Gulder gave him a long look and then nodded. He gave Ellerstein a phone number to call.

36

Two weeks later the abbot joined David in the garden right after lunch and sat down next to him. David smiled and closed his book. The abbot was known as Father Kamil, and he was somewhere between seventy and a hundred years old, with the face of an Old Testament prophet and a long white beard to match. David had told the abbot all about the Second Temple finds at Masada and explained his own presence at the monastery as a way of keeping the discoveries an Israeli triumph.

“How goes the Latin lesson?” the abbot inquired, apparently uninterested in David’s backstory.

“In res omnia, patiencia,” David said.

“Not even close,” the abbot said with a laugh. “I have news for you. A visitor.”

“Should I be afraid?” David asked.

“Your visitor is a woman, so I would say definitely yes.”

“How would you know that, Father Abbot?”

“I was not always a priest, Mr. Hall. Many of us here lived among the Gentiles, as we like to call the rest of the world, and now we’re here, of our own free will.”

“Recognize danger when you see it, do you?” David asked.

“Perhaps you are here because you did not recognize danger when you saw it, Mr. Hall?”

“Touché,” David said with a grin. “Is my visitor Judith Ressner, by any chance?”

It was evening when the helicopter announced its approach with the usual clattering roar. A few minutes later one of the monks escorted Judith into the cloistered garden, bowed, and left them alone. David stood up to greet her, not quite sure of how to do it. She solved his problem by dropping her tote bag and coming into his arms. They held each other for a long time before she finally lifted her head.
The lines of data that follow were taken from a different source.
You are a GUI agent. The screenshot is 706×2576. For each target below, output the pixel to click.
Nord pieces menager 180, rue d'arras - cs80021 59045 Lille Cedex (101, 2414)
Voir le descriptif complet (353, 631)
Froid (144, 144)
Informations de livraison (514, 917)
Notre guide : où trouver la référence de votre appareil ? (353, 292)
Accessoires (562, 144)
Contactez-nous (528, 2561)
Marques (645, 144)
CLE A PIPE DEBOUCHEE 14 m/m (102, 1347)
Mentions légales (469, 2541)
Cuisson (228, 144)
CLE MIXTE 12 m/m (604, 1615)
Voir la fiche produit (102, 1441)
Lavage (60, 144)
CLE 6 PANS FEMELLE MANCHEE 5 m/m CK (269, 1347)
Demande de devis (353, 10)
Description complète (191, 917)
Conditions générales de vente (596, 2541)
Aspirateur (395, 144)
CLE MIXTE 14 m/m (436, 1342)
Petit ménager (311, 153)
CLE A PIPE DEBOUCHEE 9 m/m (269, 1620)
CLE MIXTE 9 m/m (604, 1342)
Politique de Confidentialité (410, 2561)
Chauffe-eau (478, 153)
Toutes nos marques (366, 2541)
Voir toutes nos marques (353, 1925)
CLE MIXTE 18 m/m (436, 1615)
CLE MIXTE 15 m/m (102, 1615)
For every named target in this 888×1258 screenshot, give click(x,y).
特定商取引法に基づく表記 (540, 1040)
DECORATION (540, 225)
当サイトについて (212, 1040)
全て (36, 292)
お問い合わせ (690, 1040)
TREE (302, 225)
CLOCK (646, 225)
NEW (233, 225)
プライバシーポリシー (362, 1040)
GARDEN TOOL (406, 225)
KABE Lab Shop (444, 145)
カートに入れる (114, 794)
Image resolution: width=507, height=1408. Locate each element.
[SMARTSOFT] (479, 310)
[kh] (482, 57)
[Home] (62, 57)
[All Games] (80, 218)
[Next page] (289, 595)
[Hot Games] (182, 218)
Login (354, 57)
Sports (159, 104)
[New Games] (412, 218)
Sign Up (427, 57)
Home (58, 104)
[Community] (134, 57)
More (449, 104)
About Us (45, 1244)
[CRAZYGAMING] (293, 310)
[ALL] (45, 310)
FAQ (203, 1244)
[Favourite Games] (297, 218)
“I have missed you, Mr. Hall.”

“Never thought I’d see you again,” David said. “How did you manage this?”

“Yossi Ellerstein managed it, not me,” she said, sitting down on the stone bench and pulling her bag over. “Have you become a monk, then?”

David looked down at his monastery garb and then tugged on his beard. “How do I look?” he said.

“Suitably holy,” she said with a smile. “I must be quick. The helicopter must leave before full dark. I brought you something.”

“A ladder, I hope,” he said. “Or a one-way ticket out of this place? A sign that I’m not stuck here forever?”

“No ladders,” she said. “Yossi tells me that he and other people are working to get you released. First the government must bury the Skuratov incident. That takes time.”

“I told Ellerstein that I could damned well keep that secret,” he said. “I have nothing to gain and everything to lose by opening my yap.”

“Still, they must be very sure. Your uncle — Jack Hall, is it? — He has contacted the government. The fact that he is a nuclear agency official complicated matters.”

David sat back with a sigh. Of course it would, he thought. Heavy water diversion. Shit.

She took his hand. “Yossi says the government knows it can’t keep you here forever. He says that he and I must come up with a plan that solves the government’s problem for them. Hopefully before the prime minister’s political problems bring on an election, or the Arabs bring on another war.”